Como era de se esperar, meu bairro não ficou menos perigoso com o passar do tempo. Até piorou. Somado aos roubos normais, e depois de acabar a moda do roubo de correntes, os assaltos às casas dos moradores era algo relativamente comum. Podia-se dizer que, pelas ‘leis’ do bairro, a família da Lizzy estava segura. Nenhum marginal iria mexer com uma família de brancos. Mas nunca tinha acontecido nada com a minha família também. Pelo menos até aquele fim de semana.

Chegamos todos em casa para encontrá-la com a porta aberta. Quando entramos, vimos que praticamente tudo tinha sumido: TV, som, os discos da minha mãe e, segundo o meu pai, até a geladeira tinham assaltado. O policial branca fez uma lista de tudo o que tínhamos perdido, mas pela cara ele não ia ajudar em nada. Mandou que preenchêssemos um formulário e foi saindo. Meu pai estava fumaçando assim como a minha mãe, e Drew e Tonya estavam praticamente chorando pela TV “sequestrada”.

“Talvez seja melhor comprar um cachorro.” Todos olharam para mim como se eu fosse louco. Minha mãe foi a primeira.

“Pela milésima vez, não. Não vamos ter um cachorro. Só vai gerar mais despesa.”

“Mãe, olha ao redor. Tem maior despesa que remobiliar a casa?” O policial que conferia o formulário que minha mãe tinha preenchido interferiu.

“Ele tem razão. Armas são perigosas, então um cão de guarda seria ideal para proteger a casa. E em relação a despesa, acho que o cálculo é fácil de fazer.” Ele disse gesticulando para a sala quase vazia de móveis.

A resposta dos meus pais veio quando meu pai me arrastou até o canil local para comprar um cachorro. Tinham vários, mas eu escolhi um branco malhado marrom. Vinte minutos depois, saímos do canil com o cachorro castrado e vacinado e meu pai resmunando por ter pago 35 dólares pelo serviço. Sério, senti pena do cachorro. No caminho de casa, pedi para o meu pai passar em uma livraria e comprei um livro sobre como treinar cachorros. Ao chegar em casa, o cachorro começou a rosnar e estranhar o lugar. Normal; ele iria se acostumar. Drew e Tonya adoraram a novidade.

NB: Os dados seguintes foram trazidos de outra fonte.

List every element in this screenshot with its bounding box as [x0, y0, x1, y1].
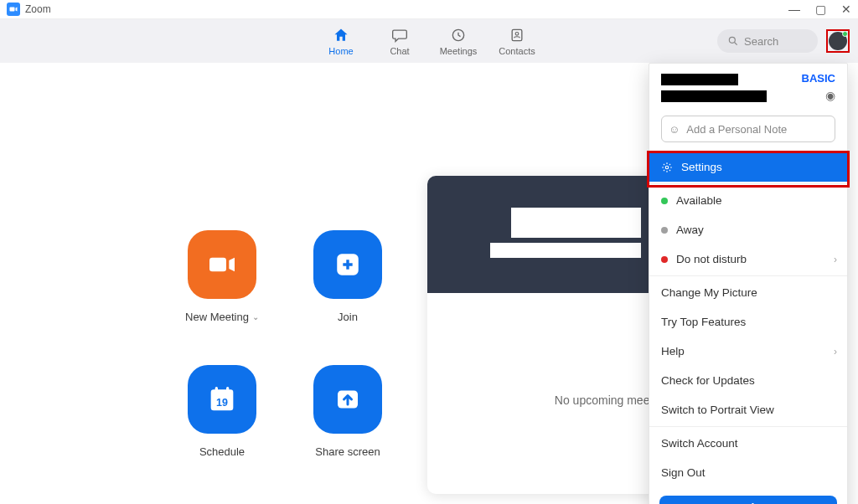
menu-item-switch-account[interactable]: Switch Account — [649, 429, 847, 458]
menu-item-portrait-view[interactable]: Switch to Portrait View — [649, 395, 847, 424]
nav-tab-chat-label: Chat — [390, 46, 409, 56]
svg-point-13 — [665, 166, 669, 169]
gear-icon — [661, 162, 673, 173]
profile-avatar-button[interactable] — [829, 32, 847, 50]
zoom-app-icon — [7, 3, 20, 16]
menu-item-available[interactable]: Available — [649, 186, 847, 215]
personal-note-input[interactable]: ☺ Add a Personal Note — [661, 116, 835, 142]
presence-dot-icon — [842, 31, 848, 37]
svg-point-4 — [729, 37, 735, 43]
redacted-email — [661, 90, 767, 102]
schedule-label: Schedule — [199, 445, 245, 458]
nav-tabs: Home Chat Meetings Contacts — [312, 26, 546, 56]
svg-rect-9 — [215, 387, 218, 393]
nav-tab-contacts-label: Contacts — [499, 46, 535, 56]
status-dot-dnd-icon — [661, 256, 668, 263]
redacted-block — [490, 243, 641, 258]
redacted-block — [511, 208, 641, 238]
menu-item-away[interactable]: Away — [649, 215, 847, 244]
nav-tab-home-label: Home — [328, 46, 353, 56]
personal-note-placeholder: Add a Personal Note — [686, 123, 787, 136]
nav-tab-meetings-label: Meetings — [440, 46, 478, 56]
contacts-icon — [509, 26, 525, 44]
divider — [649, 183, 847, 184]
status-dot-away-icon — [661, 227, 668, 234]
eye-icon[interactable]: ◉ — [825, 89, 835, 102]
home-icon — [333, 26, 349, 44]
nav-tab-home[interactable]: Home — [312, 26, 370, 56]
smile-icon: ☺ — [669, 123, 680, 136]
join-label: Join — [338, 311, 358, 323]
menu-item-change-picture[interactable]: Change My Picture — [649, 278, 847, 307]
menu-item-top-features[interactable]: Try Top Features — [649, 307, 847, 337]
close-button[interactable]: ✕ — [841, 3, 851, 16]
top-toolbar: Home Chat Meetings Contacts Search — [0, 19, 858, 63]
nav-tab-contacts[interactable]: Contacts — [488, 26, 546, 56]
svg-rect-5 — [209, 258, 226, 272]
video-icon — [205, 248, 239, 281]
search-placeholder: Search — [744, 35, 778, 48]
clock-icon — [450, 26, 467, 44]
search-icon — [727, 35, 739, 47]
svg-rect-0 — [10, 8, 15, 12]
chevron-right-icon: › — [834, 254, 837, 265]
maximize-button[interactable]: ▢ — [815, 3, 826, 16]
menu-item-help[interactable]: Help › — [649, 337, 847, 366]
svg-rect-10 — [226, 387, 229, 393]
new-meeting-button[interactable] — [188, 230, 256, 299]
divider — [649, 275, 847, 276]
divider — [649, 426, 847, 427]
svg-point-3 — [515, 33, 519, 36]
window-title: Zoom — [25, 3, 51, 15]
svg-text:19: 19 — [216, 397, 228, 409]
search-input[interactable]: Search — [717, 29, 818, 53]
chevron-right-icon: › — [834, 346, 837, 357]
chat-icon — [391, 26, 408, 44]
profile-avatar-highlight — [826, 29, 850, 53]
redacted-username — [661, 74, 738, 85]
nav-tab-meetings[interactable]: Meetings — [429, 26, 488, 56]
status-dot-available-icon — [661, 198, 668, 204]
schedule-button[interactable]: 19 — [188, 365, 256, 434]
profile-dropdown: BASIC ◉ ☺ Add a Personal Note Settings A… — [649, 63, 848, 504]
share-screen-button[interactable] — [313, 365, 382, 434]
plan-badge: BASIC — [802, 72, 835, 85]
menu-item-dnd[interactable]: Do not disturb › — [649, 244, 847, 274]
chevron-down-icon: ⌄ — [252, 312, 259, 321]
new-meeting-label[interactable]: New Meeting ⌄ — [185, 311, 259, 323]
join-button[interactable] — [313, 230, 382, 299]
buy-license-button[interactable]: Buy a License — [659, 496, 837, 504]
nav-tab-chat[interactable]: Chat — [370, 26, 429, 56]
menu-item-check-updates[interactable]: Check for Updates — [649, 366, 847, 395]
minimize-button[interactable]: — — [788, 3, 800, 16]
calendar-icon: 19 — [205, 383, 239, 416]
action-tiles: New Meeting ⌄ Join 19 Schedule — [159, 230, 411, 458]
share-up-icon — [333, 384, 363, 414]
menu-item-sign-out[interactable]: Sign Out — [649, 458, 847, 487]
plus-icon — [333, 250, 362, 279]
menu-item-settings[interactable]: Settings — [649, 152, 847, 182]
window-titlebar: Zoom — ▢ ✕ — [0, 0, 858, 19]
main-content: No upcoming meetings today New Meeting ⌄… — [0, 63, 858, 504]
dropdown-profile-header: BASIC ◉ — [649, 64, 847, 109]
share-screen-label: Share screen — [315, 445, 380, 458]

“Pai, podemos dar um nome para ele?”

“Ele já tem um nome. É… Neguinho.”

“Eu quero dar um banho nele.”

“De jeito nenhum, garota. Ele é um cão de guarda. E como foi ideia do Chris, ele vai ficar responsável por tudo: comida, banho, limpar a sujeira…” Rolei os olhos e passei a mão pela cabeça do cachorro.

E qual é a novidade? Ela não quis cuidar nem do Besourinho, que era só um ovo. Imagina de um cachorro…

Como eu sempre fazia, se era novidade, eu chamava a Lizzy. Subi as escadas para o primeiro andar com o Neguinho e bati na porta da sala. Por sorte foi ela que abriu.

“Oi, Chris.” Ela sorriu, mas ergueu uma sobrancelha quando viu o cachorro. “Comprou um cachorro?”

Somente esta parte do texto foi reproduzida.